Each entry has to be given again in its exact wording, and no picture may appear in the result.

—————

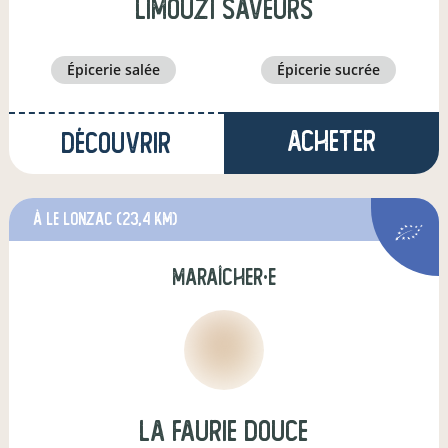
limouzi saveurs
épicerie salée
épicerie sucrée
Acheter
Découvrir
à Le Lonzac
(23,4 km)
maraîcher·e
La Faurie Douce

—————

> _Output of the task_:
limouzi saveurs
épicerie salée
épicerie sucrée
Acheter
Découvrir
à Le Lonzac
(23,4 km)
maraîcher·e
La Faurie Douce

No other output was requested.